Data shown:
______________________________
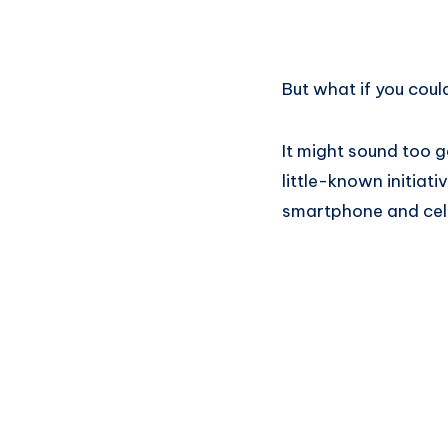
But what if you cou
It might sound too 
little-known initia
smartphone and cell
______________________________
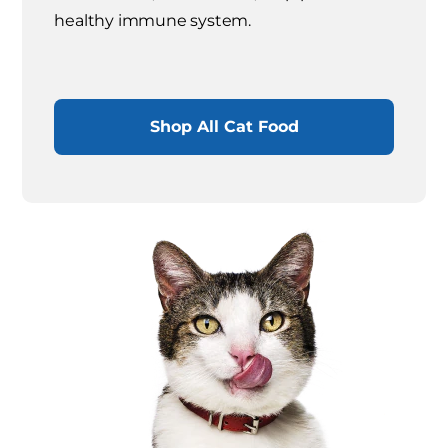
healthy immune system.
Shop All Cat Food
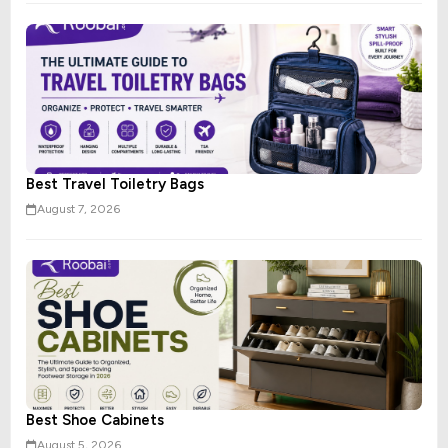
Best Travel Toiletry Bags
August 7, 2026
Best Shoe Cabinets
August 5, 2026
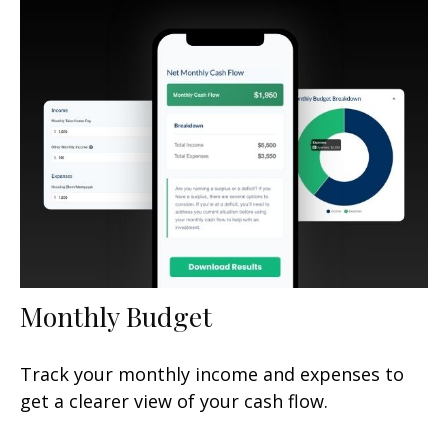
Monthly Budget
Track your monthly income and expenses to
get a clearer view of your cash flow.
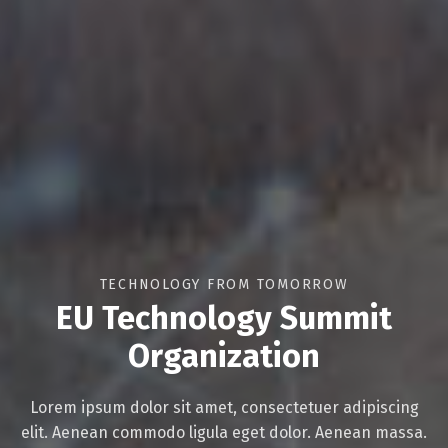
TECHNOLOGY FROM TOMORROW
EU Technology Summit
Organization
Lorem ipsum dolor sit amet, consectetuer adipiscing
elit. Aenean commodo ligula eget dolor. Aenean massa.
______________________________
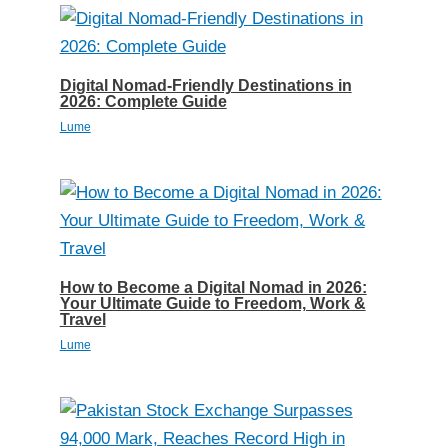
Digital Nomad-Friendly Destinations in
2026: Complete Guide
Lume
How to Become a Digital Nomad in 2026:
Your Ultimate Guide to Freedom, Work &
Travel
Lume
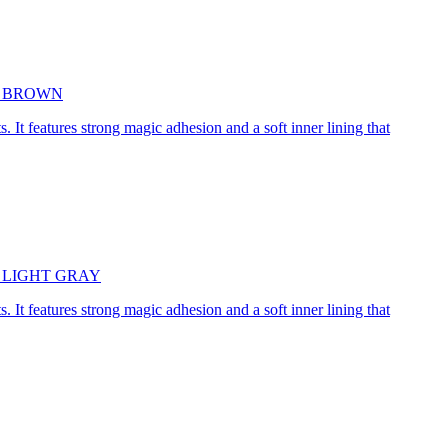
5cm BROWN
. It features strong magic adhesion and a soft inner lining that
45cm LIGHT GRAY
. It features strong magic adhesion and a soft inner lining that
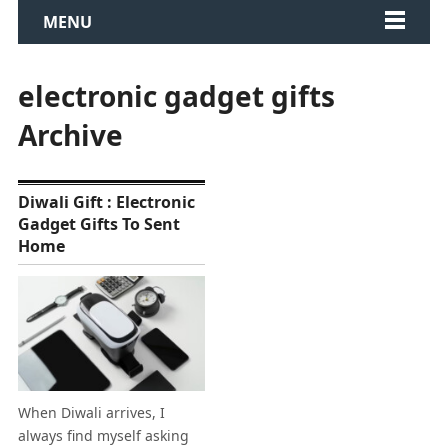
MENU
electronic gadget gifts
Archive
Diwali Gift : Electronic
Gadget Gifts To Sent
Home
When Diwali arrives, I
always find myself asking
______________________________
Activity:
Once you find the line with "It might sound too" in the entries above, output it and each line after it up to and including the line with "smartphone and cell", and nothing else.

Task solution:
It might sound too 
little-known initia
smartphone and cell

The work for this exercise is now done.